My friend Tim Lee makes the case against software patents in The New York Times. An old Bill Gates memo makes for a good framing device:
Microsoft sang a very different tune in 1991. In a memo to his senior executives, Bill Gates wrote, “If people had understood how patents would be granted when most of today’s ideas were invented, and had taken out patents, the industry would be at a complete standstill today.” Mr. Gates worried that “some large company will patent some obvious thing” and use the patent to “take as much of our profits as they want.”
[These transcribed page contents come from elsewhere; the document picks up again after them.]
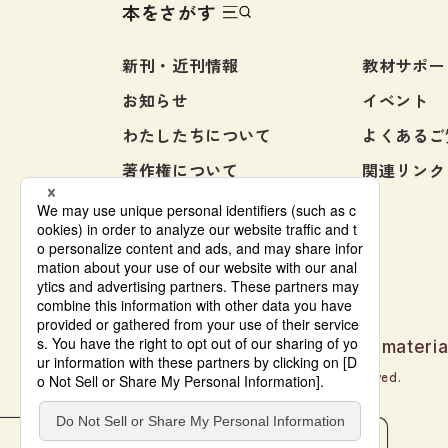
本をさがす
新刊・近刊情報
教材サポー
お知らせ
イベント
わたしたちについて
よくあるご
著作権について
関連リンク
お問い合わせ
Japanese language learning materia
© Bonjinsha Co., LTD. All Rights Reserved.
本をさがす
教材サポート
電子書籍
Mr. Gates wrote his 1991 memo shortly after the courts began allowing patents on software in the 1980s. At the time Microsoft was a growing company challenging entrenched incumbents like I.B.M. and Novell. It had only eight patents to its name. Recognizing the threat to his company, Mr. Gates initiated an aggressive patenting program. Today Microsoft holds more than 6,000 patents.
It’s not surprising that Microsoft — now an entrenched incumbent — has had a change of heart. But Mr. Gates was right in 1991: patents are bad for the software industry. Nothing illustrates that better than the conflict between Verizon and Vonage.
Read the whole thing. I guess I'm not thrilled with the word choice around "bad for the software industry." Patents are bad for the development of new software. If you define "software industry" as "incumbent for profit software firms" it may be good for the "industry." The thing to keep in mind with any sort of IP protection is that strong IP creates, on the one hand, an incentive for innovation but at the same time it also creates a barrier to innovation. In the case of software patents, the balance tips overwhelmingly in the direction of creating barriers — indeed, the main incentive it creates is merely for the innovative production of patents rather than of actual products.